Getty Images, which is headquartered in Seattle, is suing Stable Diffusion in the UK. Stability AI is UK-headquartered, which is presumably the rationale for bringing the case there. We don’t have filings yet—am looking forward to learning more about the angle this case takes under UK law.

I’ve seen it suggested that this is primarily the opening step in licensing negotiations, which makes some sense. Unlike the broad class in the Butterick lawsuits, Getty can settle for a licensing fee—which would be quite consistent with their existing business model.

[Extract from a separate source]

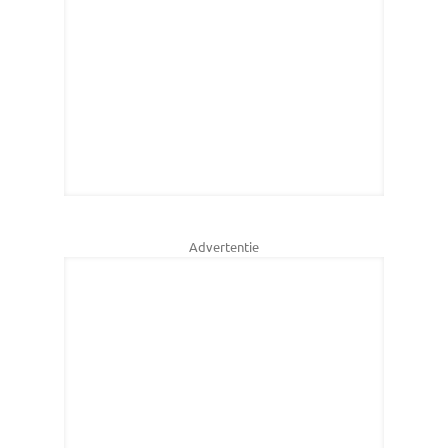
Advertentie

the storm is here for moderators

This piece by two technologists in the New York Times, on the possibility of using LLMs to write lobbying letters to politicians, was widely panned by policy people. In short, the critique was that most of the hypothetical problems identified in the article either (1) already occur with humans (millions of fraudulent “letters” already occur in FCC proceedings, for example) or (2) already have solutions (policy offices deal with high volume already).

In contrast, this piece from Joe Reagle (a careful, thoughtful writer on Wikipedia and other online communities) has me spinning. In specific, Joe says “the storm is already here” for moderators of online communities, particularly those that have reputation systems like Reddit. Unlike the reputations of lobbyists, these systems are optimized for high-volume and highly quantifiable throughput, with explicit reputational rewards (eg, upvotes). These reputational rewards, if accrued to bots, can later be used for scams or other forms of influence-peddling. And if the bot doesn't get reputation, it can still help train the next iteration of your bot! So this essay is a worthy—and troubling—entry in the “what happens when we have bots that write legible text” canon.

Me on podcast

As usual, I enjoyed being on Go Time talking about IP—this time with a focus on the interplay of AI and IP.

Misc.

Final note

I found this interview on radicalism, class, race, respectability, and philosophy in the work of MLK was excellent. I share it here because it is provocative—in a good way—for anyone who is pondering how much to rock their own comfortable boats.